» **Task details**
Copy the records below word for word, leaving out nothing.

» **Provided information**
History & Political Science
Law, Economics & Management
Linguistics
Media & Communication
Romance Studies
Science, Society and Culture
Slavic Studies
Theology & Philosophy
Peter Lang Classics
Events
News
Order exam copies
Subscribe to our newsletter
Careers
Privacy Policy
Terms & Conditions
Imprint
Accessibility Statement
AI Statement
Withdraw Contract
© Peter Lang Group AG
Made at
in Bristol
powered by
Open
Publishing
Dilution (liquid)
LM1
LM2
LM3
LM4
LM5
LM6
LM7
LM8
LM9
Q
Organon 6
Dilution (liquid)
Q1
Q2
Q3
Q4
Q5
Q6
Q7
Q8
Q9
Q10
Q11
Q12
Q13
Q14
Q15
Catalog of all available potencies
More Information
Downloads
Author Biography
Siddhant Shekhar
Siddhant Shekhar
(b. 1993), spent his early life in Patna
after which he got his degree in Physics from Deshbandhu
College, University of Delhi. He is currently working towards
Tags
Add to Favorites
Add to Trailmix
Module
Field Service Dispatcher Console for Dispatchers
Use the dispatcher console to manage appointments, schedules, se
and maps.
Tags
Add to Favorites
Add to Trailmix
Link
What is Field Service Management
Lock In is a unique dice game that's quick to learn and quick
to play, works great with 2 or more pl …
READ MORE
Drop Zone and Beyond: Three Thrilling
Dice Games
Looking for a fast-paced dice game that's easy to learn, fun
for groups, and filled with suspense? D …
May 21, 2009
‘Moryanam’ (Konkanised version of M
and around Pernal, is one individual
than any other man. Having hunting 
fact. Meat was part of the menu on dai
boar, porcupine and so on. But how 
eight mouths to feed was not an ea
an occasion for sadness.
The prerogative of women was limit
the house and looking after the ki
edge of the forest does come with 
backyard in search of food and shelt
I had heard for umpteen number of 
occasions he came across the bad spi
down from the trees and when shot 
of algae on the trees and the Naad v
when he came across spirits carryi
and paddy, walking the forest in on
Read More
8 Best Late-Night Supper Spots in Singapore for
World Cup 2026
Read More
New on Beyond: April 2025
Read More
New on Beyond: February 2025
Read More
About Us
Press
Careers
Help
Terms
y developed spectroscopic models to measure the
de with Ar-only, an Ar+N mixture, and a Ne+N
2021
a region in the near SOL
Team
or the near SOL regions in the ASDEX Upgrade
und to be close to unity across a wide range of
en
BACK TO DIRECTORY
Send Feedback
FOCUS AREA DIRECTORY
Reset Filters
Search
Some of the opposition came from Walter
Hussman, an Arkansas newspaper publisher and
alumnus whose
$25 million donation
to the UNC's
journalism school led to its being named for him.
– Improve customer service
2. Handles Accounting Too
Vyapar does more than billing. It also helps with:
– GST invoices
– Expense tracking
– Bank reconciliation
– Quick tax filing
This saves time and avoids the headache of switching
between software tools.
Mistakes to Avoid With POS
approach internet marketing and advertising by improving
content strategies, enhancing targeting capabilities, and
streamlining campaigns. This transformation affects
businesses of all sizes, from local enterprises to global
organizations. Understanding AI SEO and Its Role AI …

» **Response area**
History & Political Science
Law, Economics & Management
Linguistics
Media & Communication
Romance Studies
Science, Society and Culture
Slavic Studies
Theology & Philosophy
Peter Lang Classics
Events
News
Order exam copies
Subscribe to our newsletter
Careers
Privacy Policy
Terms & Conditions
Imprint
Accessibility Statement
AI Statement
Withdraw Contract
© Peter Lang Group AG
Made at
in Bristol
powered by
Open
Publishing
Dilution (liquid)
LM1
LM2
LM3
LM4
LM5
LM6
LM7
LM8
LM9
Q
Organon 6
Dilution (liquid)
Q1
Q2
Q3
Q4
Q5
Q6
Q7
Q8
Q9
Q10
Q11
Q12
Q13
Q14
Q15
Catalog of all available potencies
More Information
Downloads
Author Biography
Siddhant Shekhar
Siddhant Shekhar
(b. 1993), spent his early life in Patna
after which he got his degree in Physics from Deshbandhu
College, University of Delhi. He is currently working towards
Tags
Add to Favorites
Add to Trailmix
Module
Field Service Dispatcher Console for Dispatchers
Use the dispatcher console to manage appointments, schedules, se
and maps.
Tags
Add to Favorites
Add to Trailmix
Link
What is Field Service Management
Lock In is a unique dice game that's quick to learn and quick
to play, works great with 2 or more pl …
READ MORE
Drop Zone and Beyond: Three Thrilling
Dice Games
Looking for a fast-paced dice game that's easy to learn, fun
for groups, and filled with suspense? D …
May 21, 2009
‘Moryanam’ (Konkanised version of M
and around Pernal, is one individual
than any other man. Having hunting 
fact. Meat was part of the menu on dai
boar, porcupine and so on. But how 
eight mouths to feed was not an ea
an occasion for sadness.
The prerogative of women was limit
the house and looking after the ki
edge of the forest does come with 
backyard in search of food and shelt
I had heard for umpteen number of 
occasions he came across the bad spi
down from the trees and when shot 
of algae on the trees and the Naad v
when he came across spirits carryi
and paddy, walking the forest in on
Read More
8 Best Late-Night Supper Spots in Singapore for
World Cup 2026
Read More
New on Beyond: April 2025
Read More
New on Beyond: February 2025
Read More
About Us
Press
Careers
Help
Terms
y developed spectroscopic models to measure the
de with Ar-only, an Ar+N mixture, and a Ne+N
2021
a region in the near SOL
Team
or the near SOL regions in the ASDEX Upgrade
und to be close to unity across a wide range of
en
BACK TO DIRECTORY
Send Feedback
FOCUS AREA DIRECTORY
Reset Filters
Search
Some of the opposition came from Walter
Hussman, an Arkansas newspaper publisher and
alumnus whose
$25 million donation
to the UNC's
journalism school led to its being named for him.
– Improve customer service
2. Handles Accounting Too
Vyapar does more than billing. It also helps with:
– GST invoices
– Expense tracking
– Bank reconciliation
– Quick tax filing
This saves time and avoids the headache of switching
between software tools.
Mistakes to Avoid With POS
approach internet marketing and advertising by improving
content strategies, enhancing targeting capabilities, and
streamlining campaigns. This transformation affects
businesses of all sizes, from local enterprises to global
organizations. Understanding AI SEO and Its Role AI …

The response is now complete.